Sarah Jones, MP for Croydon Central and shadow housing minister, talked about the death of teenager Harry Dunn, Labour’s housing policy and the party’s Brexit position.

  • On Harry Dunn, who was killed in a traffic accident involving the wife of a US diplomat (the suspect left the UK and is claiming diplomatic immunity): “I’ve heard the interview with Harry’s family, and it is absolutely heart-breaking. Of course, we want the Foreign Secretary to be having the conversations to try and get some justice into this. It’s hard enough that you lose a loved one so young but you have to know that there’s going to some kind of justice done in terms of what happened and holding those people to account, so I think it’s right that the Home Secretary should have those conversations with the Americans to try and see if we can resolve this situation.”
  • On whether Labour would give tenants the right to buy their homes at a discounted price: “That’s something that we haven’t announced as policy, it’s something that John McDonnell is looking at, that John Healey, the Shadow Secretary of State for Housing, is looking at. It’s something that is being debated across the political divide – is there some sort of first dibs if the house is for sale that could go to the tenant and some sort of tax break that would incentivise the landlord or the tenant to be able to buy.”

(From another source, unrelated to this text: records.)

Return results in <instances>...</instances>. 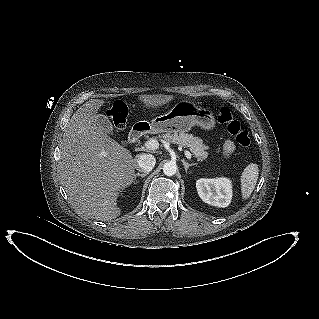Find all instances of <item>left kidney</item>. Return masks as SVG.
I'll use <instances>...</instances> for the list:
<instances>
[{"mask_svg": "<svg viewBox=\"0 0 319 319\" xmlns=\"http://www.w3.org/2000/svg\"><path fill=\"white\" fill-rule=\"evenodd\" d=\"M196 188L200 198L207 204L224 208L231 202L232 184L228 178H201L197 180Z\"/></svg>", "mask_w": 319, "mask_h": 319, "instance_id": "obj_1", "label": "left kidney"}]
</instances>
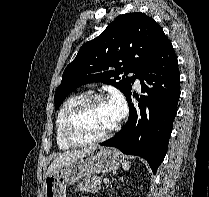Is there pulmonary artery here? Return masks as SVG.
I'll list each match as a JSON object with an SVG mask.
<instances>
[{
    "mask_svg": "<svg viewBox=\"0 0 209 197\" xmlns=\"http://www.w3.org/2000/svg\"><path fill=\"white\" fill-rule=\"evenodd\" d=\"M135 88L140 89V80L138 78L135 80Z\"/></svg>",
    "mask_w": 209,
    "mask_h": 197,
    "instance_id": "e3ab8cb5",
    "label": "pulmonary artery"
}]
</instances>
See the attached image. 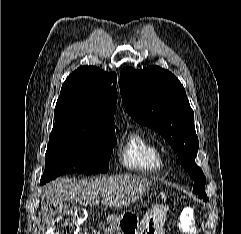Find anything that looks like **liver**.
Listing matches in <instances>:
<instances>
[{
    "instance_id": "6515ba94",
    "label": "liver",
    "mask_w": 241,
    "mask_h": 234,
    "mask_svg": "<svg viewBox=\"0 0 241 234\" xmlns=\"http://www.w3.org/2000/svg\"><path fill=\"white\" fill-rule=\"evenodd\" d=\"M152 184L151 179L131 174L81 179L71 183L68 179H57L47 184L41 194L42 224L39 234H44L55 223L57 212H65L77 203L98 205L99 195H102V204L106 207H127Z\"/></svg>"
}]
</instances>
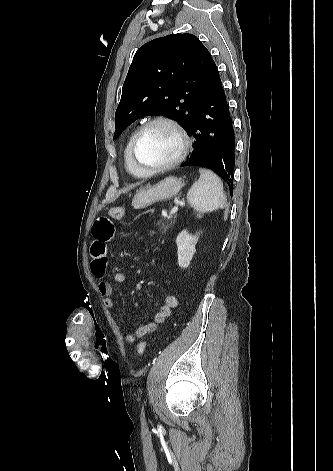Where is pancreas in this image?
<instances>
[{
    "instance_id": "cf45deb5",
    "label": "pancreas",
    "mask_w": 333,
    "mask_h": 471,
    "mask_svg": "<svg viewBox=\"0 0 333 471\" xmlns=\"http://www.w3.org/2000/svg\"><path fill=\"white\" fill-rule=\"evenodd\" d=\"M174 224H175L174 220L168 217H162L157 223L160 231L163 233H165L168 229L172 228Z\"/></svg>"
}]
</instances>
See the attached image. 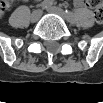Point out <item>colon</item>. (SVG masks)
I'll use <instances>...</instances> for the list:
<instances>
[{"mask_svg":"<svg viewBox=\"0 0 103 103\" xmlns=\"http://www.w3.org/2000/svg\"><path fill=\"white\" fill-rule=\"evenodd\" d=\"M86 3H87V6L95 9L96 20L98 22H103V5L101 3L95 2V1H88ZM10 5H11V3L9 1H3L1 3L2 12H5Z\"/></svg>","mask_w":103,"mask_h":103,"instance_id":"colon-1","label":"colon"}]
</instances>
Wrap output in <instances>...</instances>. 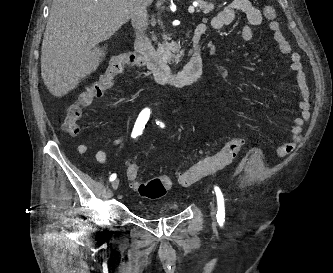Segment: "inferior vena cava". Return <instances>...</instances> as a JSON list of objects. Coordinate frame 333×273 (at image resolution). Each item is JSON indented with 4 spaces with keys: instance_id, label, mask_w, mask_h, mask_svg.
<instances>
[{
    "instance_id": "obj_1",
    "label": "inferior vena cava",
    "mask_w": 333,
    "mask_h": 273,
    "mask_svg": "<svg viewBox=\"0 0 333 273\" xmlns=\"http://www.w3.org/2000/svg\"><path fill=\"white\" fill-rule=\"evenodd\" d=\"M128 12L137 37H142L148 25L145 0H128Z\"/></svg>"
}]
</instances>
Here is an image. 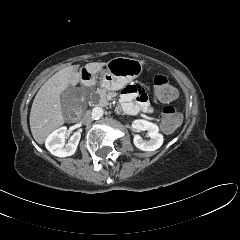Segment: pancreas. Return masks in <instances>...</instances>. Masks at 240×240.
Segmentation results:
<instances>
[{"label":"pancreas","instance_id":"pancreas-1","mask_svg":"<svg viewBox=\"0 0 240 240\" xmlns=\"http://www.w3.org/2000/svg\"><path fill=\"white\" fill-rule=\"evenodd\" d=\"M98 97H99V100H98V105L99 106H103V107H106L109 105V101H108V93L105 89H98L96 92H95Z\"/></svg>","mask_w":240,"mask_h":240}]
</instances>
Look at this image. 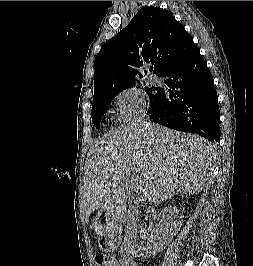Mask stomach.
I'll return each mask as SVG.
<instances>
[{
  "mask_svg": "<svg viewBox=\"0 0 253 266\" xmlns=\"http://www.w3.org/2000/svg\"><path fill=\"white\" fill-rule=\"evenodd\" d=\"M116 246V243L111 241L109 238H108V235H104L102 237H100L99 239V247L104 250V251H108V250H111V249H114Z\"/></svg>",
  "mask_w": 253,
  "mask_h": 266,
  "instance_id": "0dacf381",
  "label": "stomach"
}]
</instances>
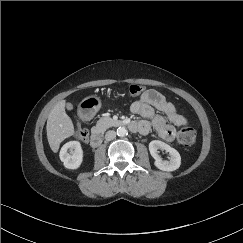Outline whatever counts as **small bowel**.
I'll return each instance as SVG.
<instances>
[{
	"label": "small bowel",
	"instance_id": "1",
	"mask_svg": "<svg viewBox=\"0 0 243 243\" xmlns=\"http://www.w3.org/2000/svg\"><path fill=\"white\" fill-rule=\"evenodd\" d=\"M155 110L160 111L163 116L156 115ZM131 112L143 118L138 122V133L147 135L153 128L157 136L167 142H172L176 137L177 128L187 123L174 104L154 89L144 91L139 99L132 103Z\"/></svg>",
	"mask_w": 243,
	"mask_h": 243
}]
</instances>
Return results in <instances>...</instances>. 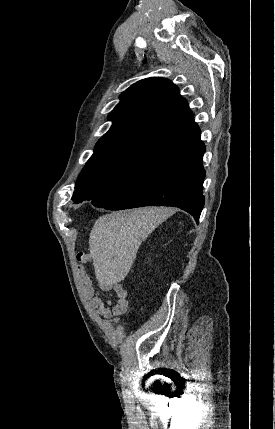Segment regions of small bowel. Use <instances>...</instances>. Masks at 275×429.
<instances>
[{
  "label": "small bowel",
  "mask_w": 275,
  "mask_h": 429,
  "mask_svg": "<svg viewBox=\"0 0 275 429\" xmlns=\"http://www.w3.org/2000/svg\"><path fill=\"white\" fill-rule=\"evenodd\" d=\"M81 274V292L85 299L89 301L90 307L99 315L105 318H111L122 314L127 307L126 297L127 292L120 284H114L110 288L119 296V301L116 305L112 306L110 303L105 302L101 296L96 293L87 274L83 268Z\"/></svg>",
  "instance_id": "small-bowel-1"
}]
</instances>
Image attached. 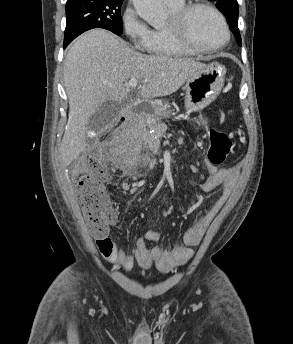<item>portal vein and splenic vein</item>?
<instances>
[{"mask_svg": "<svg viewBox=\"0 0 293 344\" xmlns=\"http://www.w3.org/2000/svg\"><path fill=\"white\" fill-rule=\"evenodd\" d=\"M139 81L135 80V79H130L128 82V85L130 87H136L138 85Z\"/></svg>", "mask_w": 293, "mask_h": 344, "instance_id": "portal-vein-and-splenic-vein-1", "label": "portal vein and splenic vein"}]
</instances>
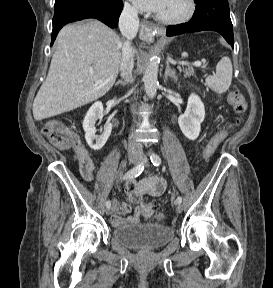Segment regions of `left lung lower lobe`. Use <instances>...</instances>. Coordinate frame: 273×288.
<instances>
[{
	"label": "left lung lower lobe",
	"instance_id": "1",
	"mask_svg": "<svg viewBox=\"0 0 273 288\" xmlns=\"http://www.w3.org/2000/svg\"><path fill=\"white\" fill-rule=\"evenodd\" d=\"M196 9L187 23L169 26L167 36L203 30L216 31L233 47V26L229 15L228 0H195Z\"/></svg>",
	"mask_w": 273,
	"mask_h": 288
}]
</instances>
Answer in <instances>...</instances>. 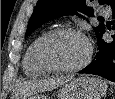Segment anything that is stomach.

  • On Labour’s Brexit position: “We have the Conservative view, which is get out whatever happens, we have the Lib Dem view, which is let’s stay in whatever happens, and we never had a referendum where people actually made a decision so let’s forget it all. Labour’s position is really clear: you’d have to put it back to the people. What I am saying is that it’s honest and it’s the only compromise position between these two extremes where everybody is getting angry and fighting each other over these two extreme views.”